The Padma system, like our Railways, runs on mechanics as well as mystery: some trains halt everywhere, others like Vande Bharat pass by with aristocratic indifference. A passenger—armed with heavyweight luggage of achievement—learns that his reservation is only against cancellation. After a while, he will stop questioning the chaos and master the noble dharma of platform patience.
The Padma list for 2026 arrives, and our veteran citizen studies it like a railway chart. There it is again: his name missing! His membership of the PLA (Padma Losers Association) is intact for the seventh successive year. He reacts as a man does when the train departs without him—dignified but somewhat demoralised. Soon, speculation takes over. By evening, he constructs data-based theories.

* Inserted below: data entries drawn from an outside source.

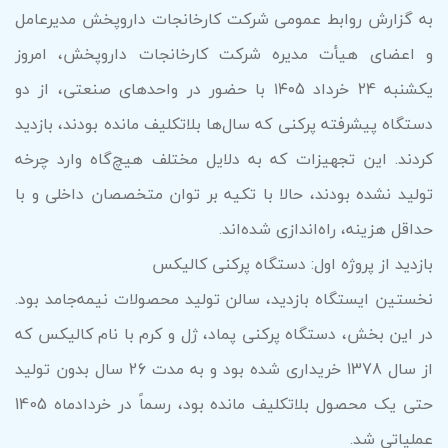
به گزارش روابط عمومی شرکت کارخانجات داروپخش مدیرعامل
و اعضای هیأت مدیره شرکت کارخانجات داروپخش، امروز
یکشنبه ۲4 خرداد ۱۴۰5 با حضور در واحدهای صنعتی، از دو
دستگاه پیشرفته پرکنی که سال‌ها بلاتکلیف مانده بودند، بازدید
کردند. این تجهیزات که به دلایل مختلف هیچ‌گاه وارد چرخه
تولید نشده بودند، حالا با تکیه بر توان متخصصان داخلی و با
حداقل هزینه، راه‌اندازی شده‌اند.
بازدید از پروژه اول: دستگاه پرکنی کالیکس
نخستین ایستگاه بازدید، سالن تولید محصولات نیمه‌جامد بود.
در این بخش، دستگاه پرکنی پماد، ژل و کرم با نام کالیکس که
از سال 1378 خریداری شده بود و به مدت 26 سال بدون تولید
حتی یک محصول بلاتکلیف مانده بود، رسماً در خردادماه 1405
عملیاتی شد.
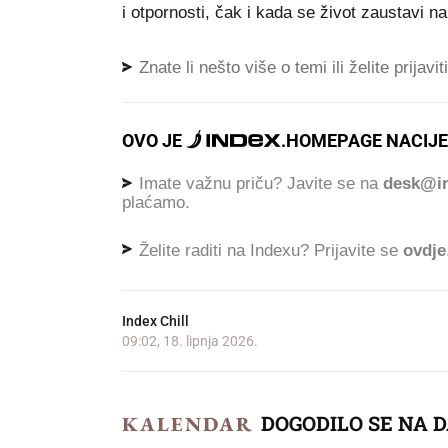
i otpornosti, čak i kada se život zaustavi na 
Znate li nešto više o temi ili želite prijavi
OVO JE
.
HOMEPAGE NACIJE
Imate važnu priču? Javite se na
desk@in
plaćamo.
Želite raditi na Indexu? Prijavite se
ovdje
Index Chill
09:02, 18. lipnja 2026.
DOGODILO SE NA 
KALENDAR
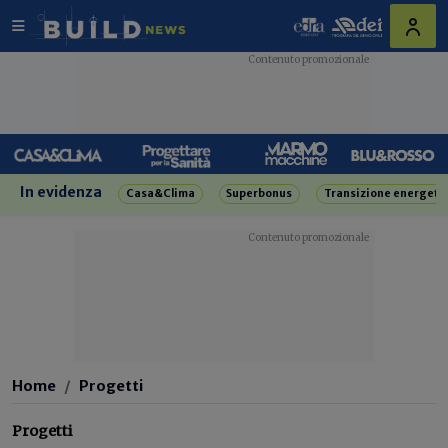
In evidenza
Casa&Clima
Superbonus
Transizione energeti
Home
Progetti
Progetti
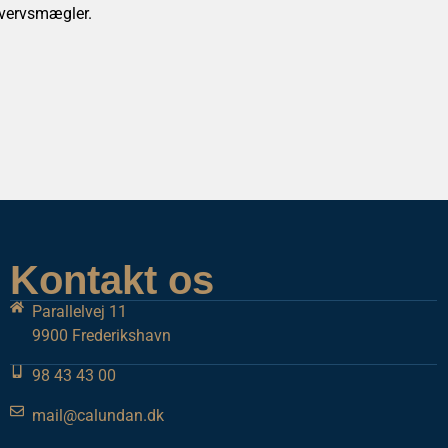
hvervsmægler.
Kontakt os
Parallelvej 11
9900 Frederikshavn
98 43 43 00
mail@calundan.dk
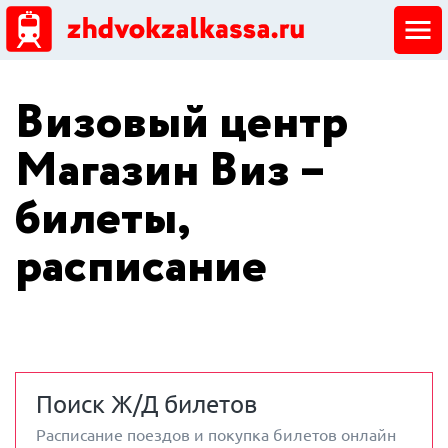
ЖД кассы
Визовый центр
Добавить ЖД кассу
Магазин Виз –
билеты,
расписание
Поиск Ж/Д билетов
Расписание поездов и покупка билетов онлайн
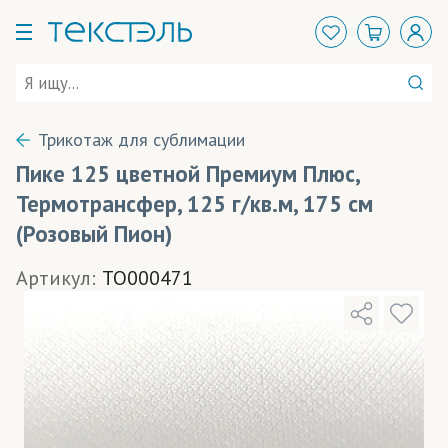
Трикотаж для сублимации
Пике 125 цветной Премиум Плюс,
Термотрансфер, 125 г/кв.м, 175 см
(Розовый Пион)
Артикул:
TO000471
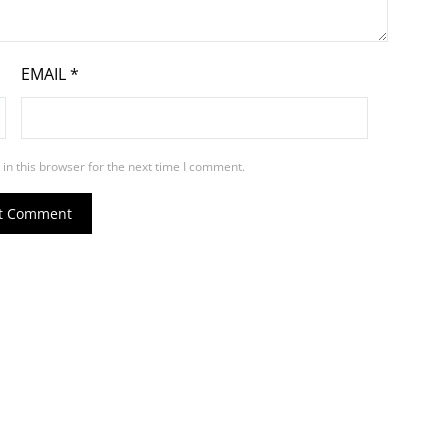
EMAIL
*
in this browser for the next time I comment.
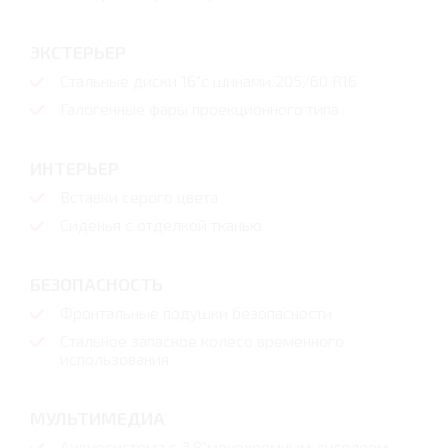
ЭКСТЕРЬЕР
Стальные диски 16"с шинами 205/60 R16
Галогенные фары проекционного типа
ИНТЕРЬЕР
Вставки серого цвета
Сиденья с отделкой тканью
БЕЗОПАСНОСТЬ
Фронтальные подушки безопасности
Стальное запасное колесо временного
использования
МУЛЬТИМЕДИА
Аудиосистема с 3.8"монохромным дисплеем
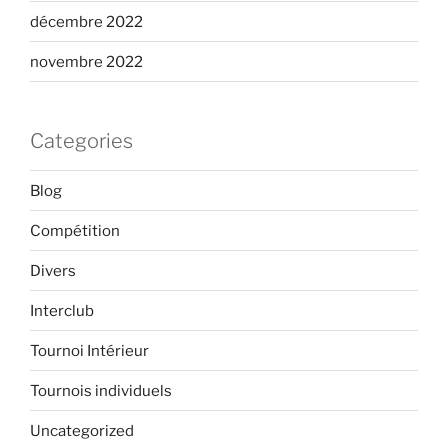
décembre 2022
novembre 2022
Categories
Blog
Compétition
Divers
Interclub
Tournoi Intérieur
Tournois individuels
Uncategorized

Our aspirant observes that the Padma awards list arrives each year like the monsoon—usually on time, but is unevenly distributed. His research assistant, more loyal than fate, informs him that his linguistic community, a respectable 8 per cent of the nation, has managed less than 2 per cent of the honours in the last 10 years. The Padma bloomed generously for artists (23 per cent), politely for litterateurs and educators (20 per cent), and precisely for scientists (10 per cent).

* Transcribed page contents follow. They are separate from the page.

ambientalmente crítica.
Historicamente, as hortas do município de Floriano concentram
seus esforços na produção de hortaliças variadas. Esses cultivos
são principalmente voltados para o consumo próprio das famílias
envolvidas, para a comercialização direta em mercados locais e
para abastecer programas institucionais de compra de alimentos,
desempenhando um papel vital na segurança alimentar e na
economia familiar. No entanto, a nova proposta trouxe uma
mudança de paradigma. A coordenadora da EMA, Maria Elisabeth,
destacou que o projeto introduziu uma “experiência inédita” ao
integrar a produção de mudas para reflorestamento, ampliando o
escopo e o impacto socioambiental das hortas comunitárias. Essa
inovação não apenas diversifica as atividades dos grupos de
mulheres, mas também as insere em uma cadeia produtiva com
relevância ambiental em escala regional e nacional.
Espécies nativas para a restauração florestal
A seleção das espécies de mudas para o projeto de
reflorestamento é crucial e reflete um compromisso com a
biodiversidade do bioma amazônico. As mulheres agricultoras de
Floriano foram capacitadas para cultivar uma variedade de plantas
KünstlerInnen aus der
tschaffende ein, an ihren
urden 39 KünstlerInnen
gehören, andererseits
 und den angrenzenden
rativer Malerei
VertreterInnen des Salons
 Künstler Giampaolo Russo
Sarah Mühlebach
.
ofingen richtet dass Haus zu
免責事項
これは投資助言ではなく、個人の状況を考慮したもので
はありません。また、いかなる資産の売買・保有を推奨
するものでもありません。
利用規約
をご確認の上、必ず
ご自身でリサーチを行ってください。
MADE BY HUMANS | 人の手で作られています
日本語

The names move from faintly familiar to surprisingly close. A banker whom he mentored, his favourite dentist, and even a junior colleague from IIT—each has found a berth. The list, meant to settle excellence, now unsettles his mind. He notes that absence is now routine; it is presence that surprises. He congratulates the winners he knows in person. What interests him, however, is not merit but timing. His admirers, students and former colleagues now stare at him from their profiles, suitably pinned with Padma. A small curiosity stirs: is recognition alphabetical, astrological, or simply accidental? Does the Republic reward bridge and chip-builders more than mind-builders?
He recalls, without fuss, that he had turned down an opportunity to serve in the world’s topmost university to build a world-class institution in Bharat. How he wrote mind-mending books, grew global talent, and fiercely defended ideas and ideals! Then, he consoles himself gently: perhaps the Republic has marked his file for a grander occasion—preferably one that does not require him to be present or even remain alive.

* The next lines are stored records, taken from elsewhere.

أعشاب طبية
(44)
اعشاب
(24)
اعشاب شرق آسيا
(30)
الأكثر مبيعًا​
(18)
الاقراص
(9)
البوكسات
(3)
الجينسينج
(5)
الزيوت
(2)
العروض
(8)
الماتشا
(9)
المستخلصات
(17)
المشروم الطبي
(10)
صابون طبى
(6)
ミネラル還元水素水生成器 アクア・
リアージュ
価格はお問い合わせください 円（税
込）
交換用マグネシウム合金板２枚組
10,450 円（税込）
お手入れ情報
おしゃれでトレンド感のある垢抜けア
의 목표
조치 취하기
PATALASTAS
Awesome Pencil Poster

He soon discovers that the PLA is a very large and rather distinguished body. Its members have built institutions, trained generations, and quietly missed the train. The arithmetic itself is comforting—when a hundred odd are chosen from a billion, omission is the rule, not the exception. Disappointment ripens into philosophy. He recalls the phrase, nishkama karma: deserve first, desire later. Awards, he realises, belong either to yesterday or tomorrow; work alone keeps an honest appointment with today. The moment one expects an award, work-life shrinks into a waiting room with uneasy chairs.
Repeated omission, therefore, proves liberating. Desire, finding no audience, quietly retires. Next year, the aspirant will no doubt scroll the list again—old habits have a longer tenure than governments. He will congratulate the fortunate, smile at the machinery of recognition, and return, without ceremony, to his desk—where the only award is the work that insists on being done.